Wurde die Subprime-Krise von linken Lobbyorganisationen mitverursacht?

Ganz langsam verdichten sich die Hinweise auf die effektiven Ursachen der Subprime-Krise, die ja nicht 'einfach so' von geldgierigen Banken verursacht wurde, weil sie gerne Wirtschaftskrisen auslösen." Offenbar konnten aber mehr als nur reichlich unfähige Gesetzesänderungen alleine aber noch nicht die Subprime-Krise 'produzieren', genausowenig wie unfähige Banker (zu tiefe Zinsen halfen aber, irgendwelche hirnrissigen Derivate, die auf Hypotheken basierten, zu fördern).

Dafür brauchte es, wie bei der damaligen Einführung des "Community Reinvestment Act", sogenannte "grassroots organizations". Wie z.B. das "Greenlining Institute", einer Lobby-Organisation, die sich "Financial Affirmative Action" verschrieben hat. Und wie geht das? Es ist eigentlich ganz einfach:

  1. Eine Bank will keine Hypotheken an schlechte Schuldner, oder Schuldner mit einer hohen Ausfallwahrscheinlichkeit, vergeben, da sie gerne das Geld wiedersehen möchte, mit Zinsen.
  2. Dieser Schulder ist Mitglied einer 'ethnischen Minderheit'.
  3. Greenlining (und auch andere Lobbyorganisationen) setzen die Banken unter Druck, trotzdem an solche Schuldner Hypotheken zu vergeben. Die Druckmittel reichen von Lobby-Kampagnen, wo man die Banken als 'rassistisch' anschwärzt, über Standaktionen, bis zu Prozessen, die natürlich gezielt über die Presse angekündigt werden, um sicherzustellen, dass jeder 'weiss', dass die Bank offenbar nicht genügend Kredite ausgibt.

Viele Banken haben dem Druck nachgegeben. Das Resultat lässt sich sehen - die Subprime-Krise wird jetzt den Steuerzahler viele Milliarden Dollar kosten, um irgendwelchen McDonald's-Angestellten und Sozialfällen den Hauskauf zu ermöglichen, den sie sich nie und nimmer leisten konnten, und nur Kredite erhielten, weil die Banken dazu erpresst wurden. Am Beispiel der Expansion der Rabobank in die USA lässt sich das besonders schön veranschaulichen:

Even though Rabobank had received an "Outstanding" rating in its most recent CRA performance evaluation by the Federal Reserve Bank of San Francisco, that wasn't enough for Greenlining.

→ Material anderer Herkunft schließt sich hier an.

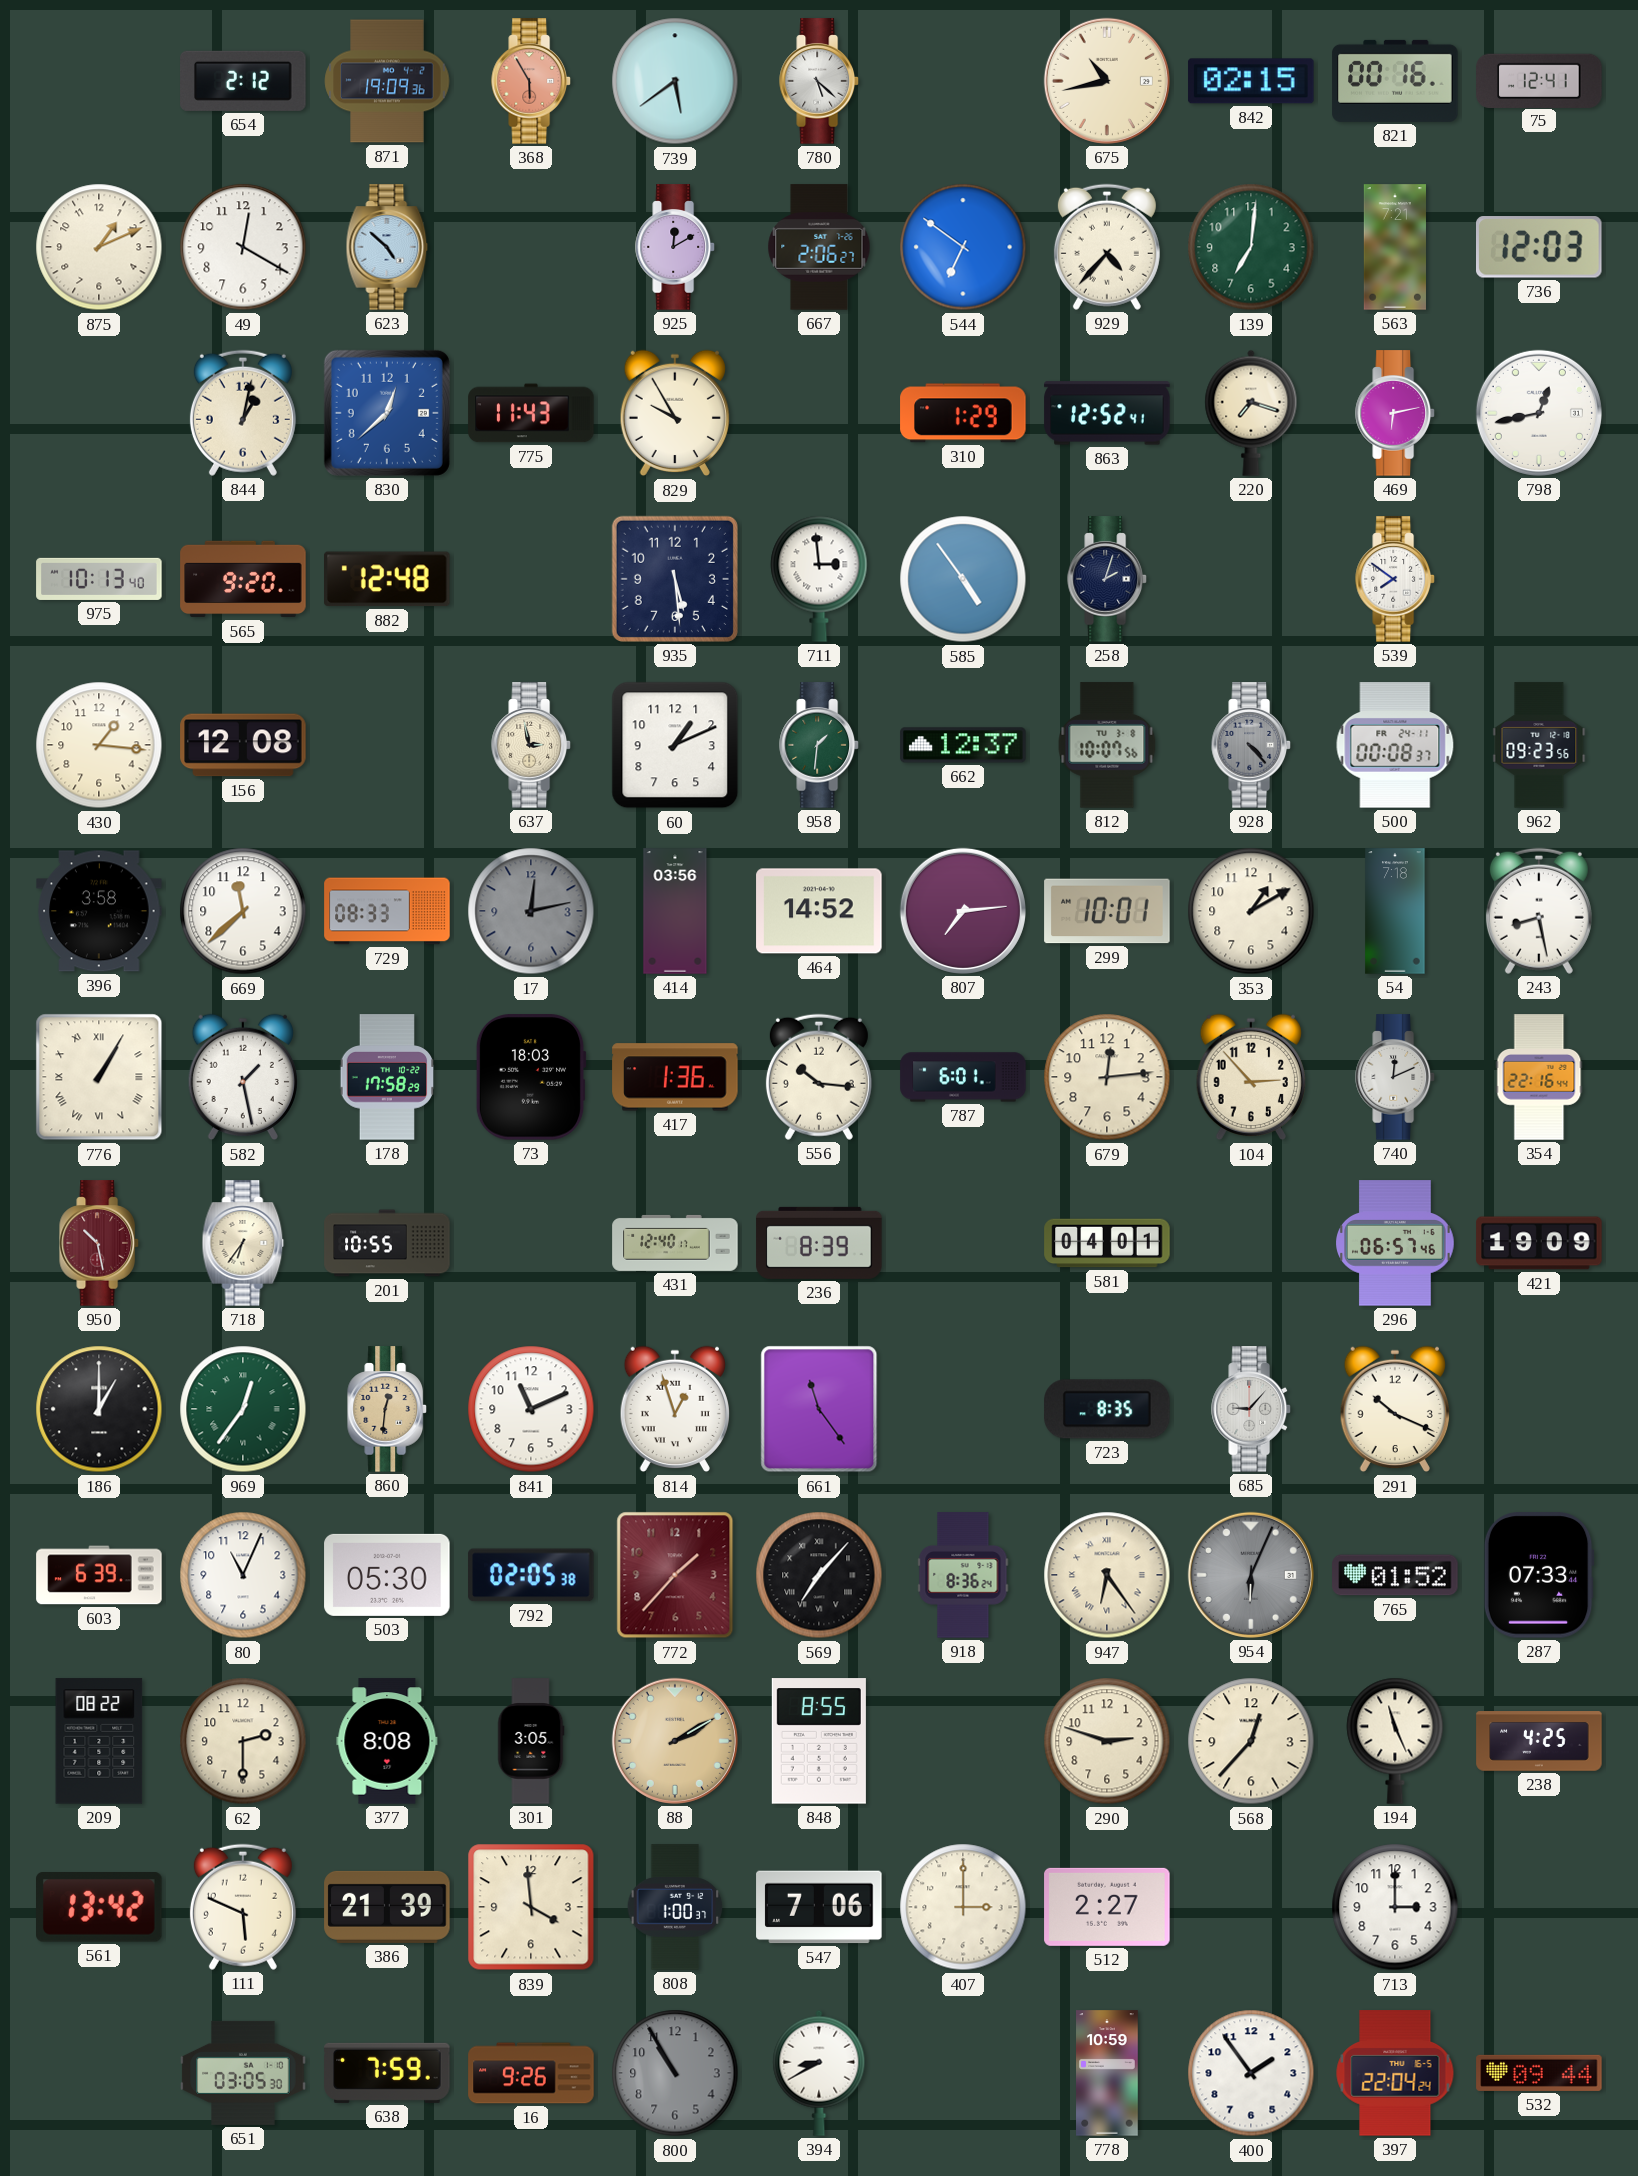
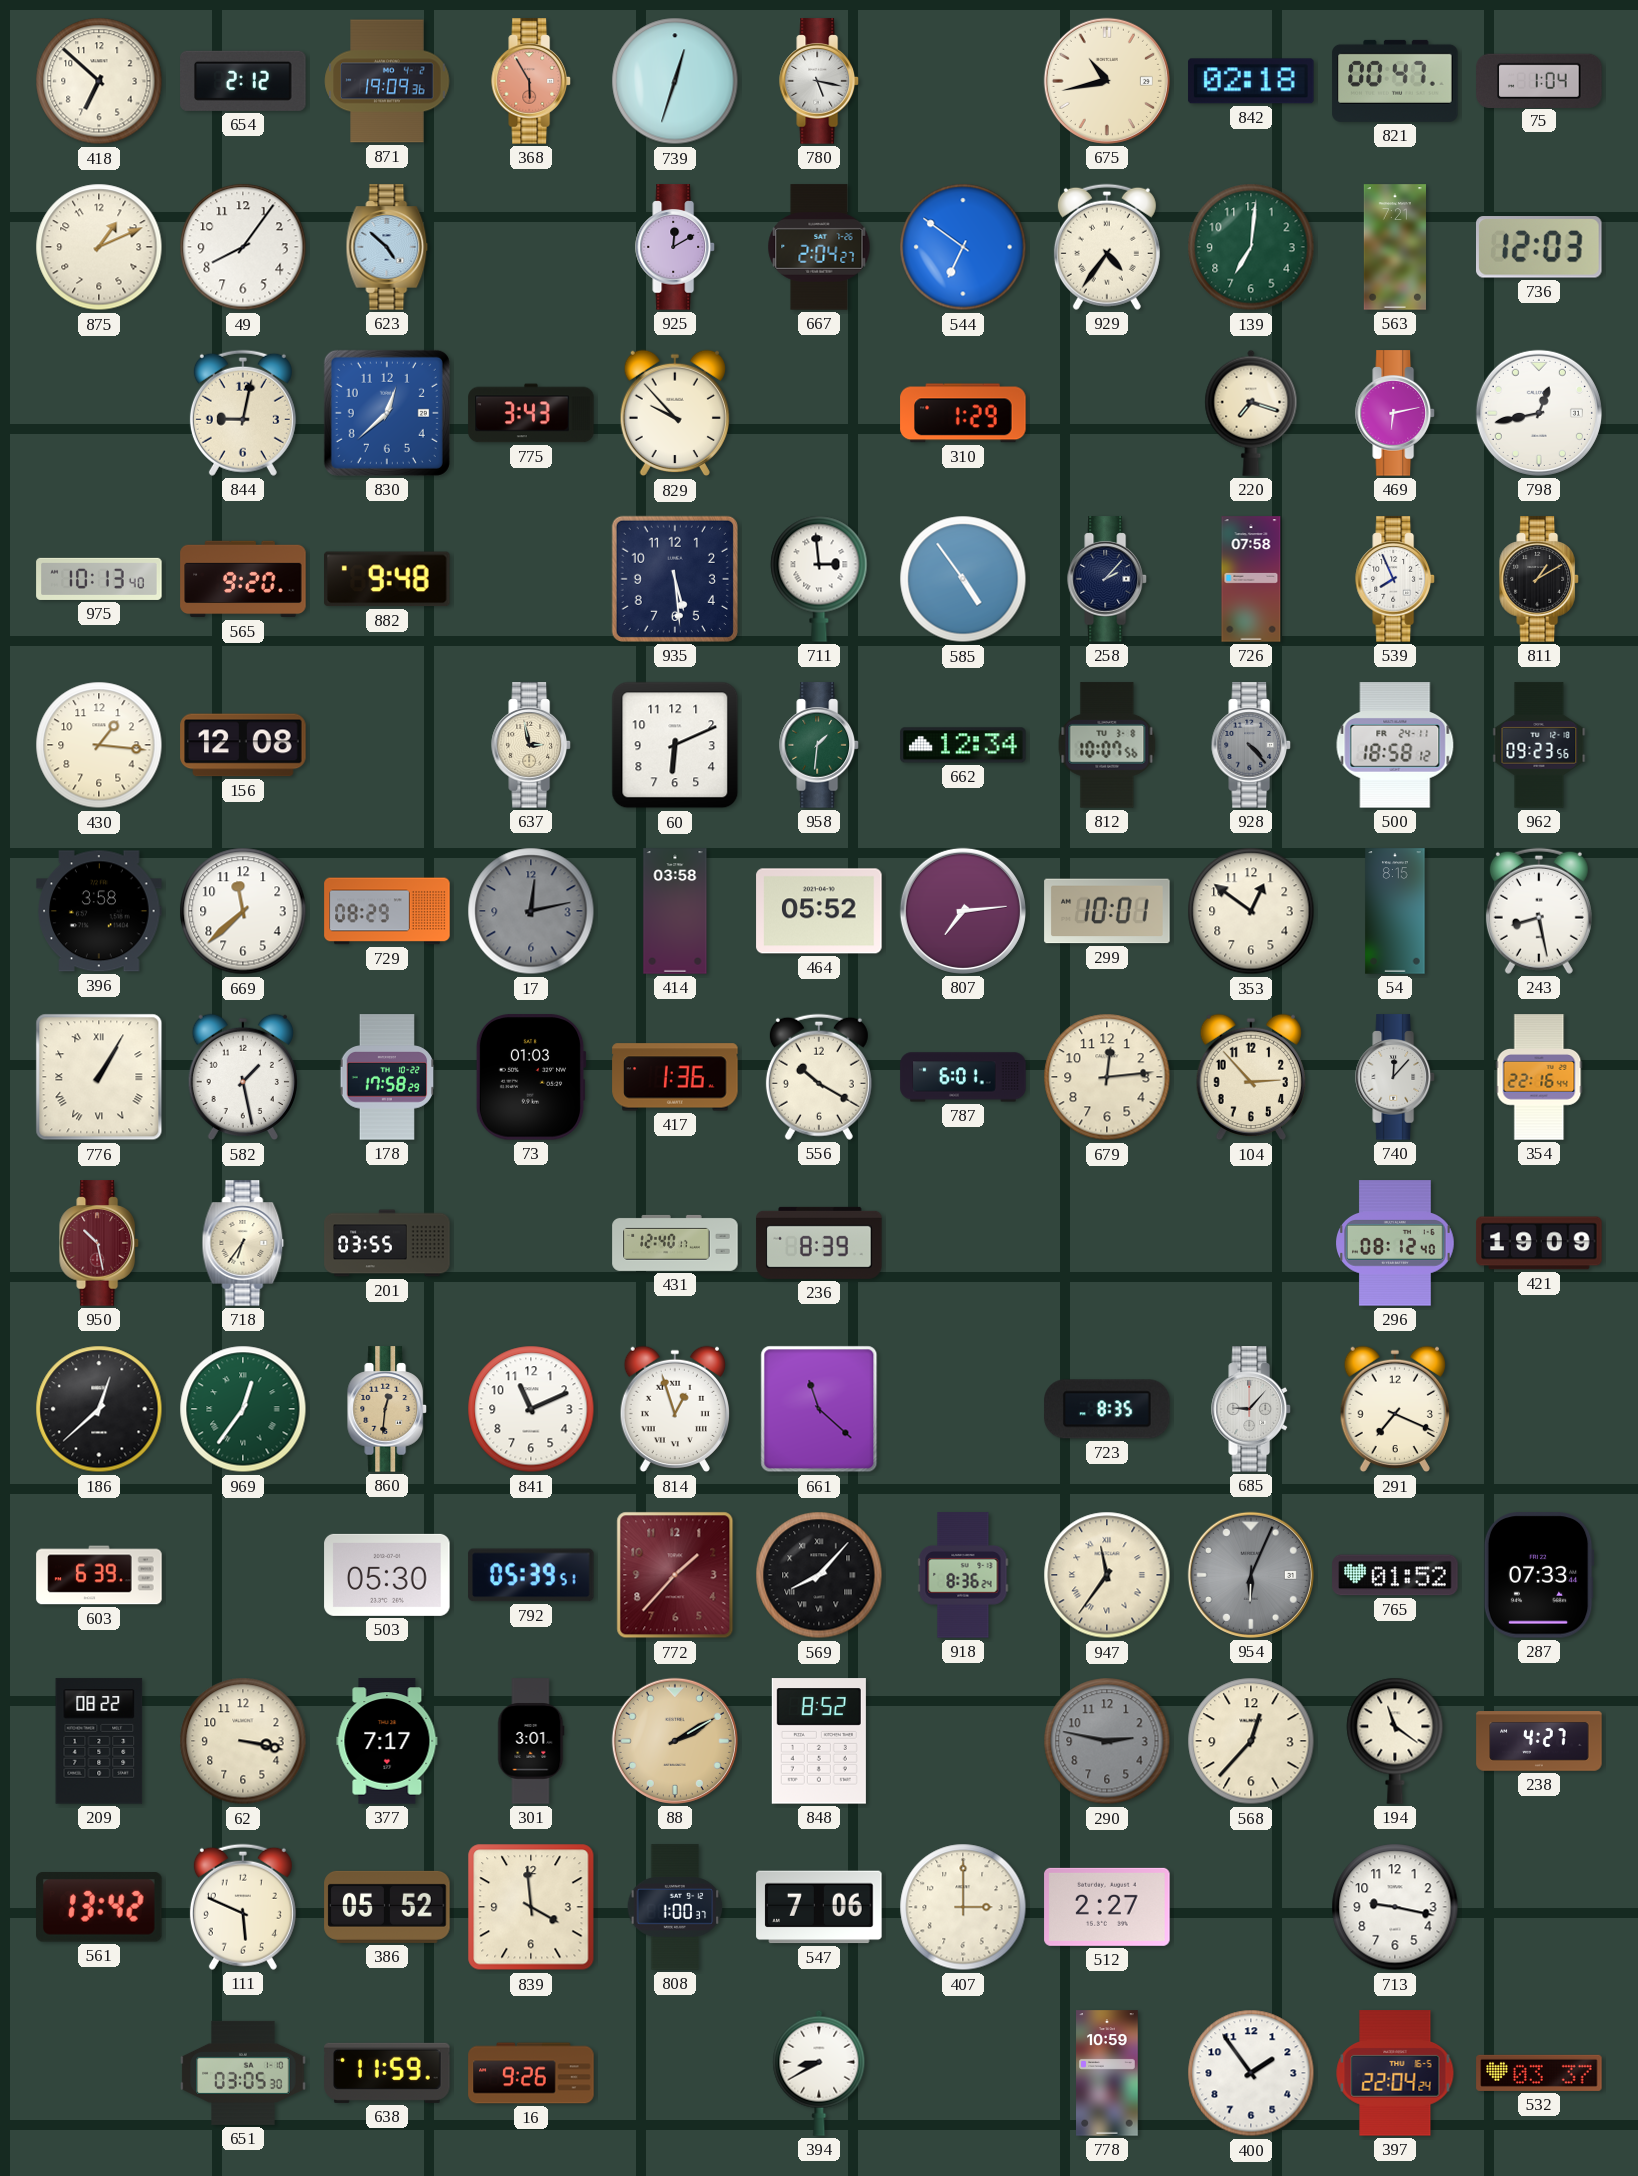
418: none -> 6:52
739: 5:39 -> 12:33
780: 5:22 -> 5:17
842: 02:15 -> 02:18
821: 00:16 -> 00:47
75: 12:41 -> 1:04
49: 12:20 -> 8:06
667: 2:06 -> 2:04
929: 4:37 -> 4:36
844: 1:02 -> 9:02
775: 11:43 -> 3:43
829: 9:55 -> 9:53
863: 12:52 -> none
882: 12:48 -> 9:48
258: 2:03 -> 2:07
726: none -> 07:58
539: 7:51 -> 7:56
811: none -> 1:10
60: 1:11 -> 6:11
662: 12:37 -> 12:34
500: 00:08 -> 18:58
729: 08:33 -> 08:29
414: 03:56 -> 03:58
464: 14:52 -> 05:52
353: 1:10 -> 12:51
54: 7:18 -> 8:15
73: 18:03 -> 01:03
556: 10:16 -> 10:20
740: 12:11 -> 12:07
201: 10:55 -> 03:55
581: 04:01 -> none
296: 06:57 -> 08:12
186: 1:00 -> 12:38
661: 11:24 -> 11:22
291: 10:19 -> 7:19
80: 11:04 -> none
792: 02:05 -> 05:39
569: 7:07 -> 8:07
947: 6:24 -> 11:36
62: 2:30 -> 3:17
377: 8:08 -> 7:17
301: 3:05 -> 3:01
848: 8:55 -> 8:52
290: 2:48 -> 2:47
290 dial: cream -> grey
194: 11:26 -> 11:21
238: 4:25 -> 4:27
386: 21:39 -> 05:52
713: 3:00 -> 9:17
638: 7:59 -> 11:59
800: 10:55 -> none
532: 09:44 -> 03:37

The group targeted Rabobank, demanding that it shell out $7.5 billion for loan programs to help farmworkers buy their own farms. When the bank balked, Greenlining launched a campaign last year against its proposed acquisition of another bank.

Activists noisily picketed Rabobank until it caved.

Wo diese 7.5 Milliarden US-$ geblieben sind, weiss noch niemand so genau. Vielleicht sind sie im 700-Milliarden-Loch enthalten. Oder auch noch nicht.

Was aber inzwischen als erwiesen gilt, ist dass die Subprime-Krise ursächlich von linken Kreisen produziert wurde, und es zur Krise kommen musste, aus mathematischen Zwängen heraus. Einer Krise, mit der der europäische Anleger und Steuerzahler absolut hirnlose Sozialmassnahmen in den USA mitfinanziert, und nicht nur die eigenen Schnapsideen der Linken und Grünen auf dieser Seite des grossen Teichs.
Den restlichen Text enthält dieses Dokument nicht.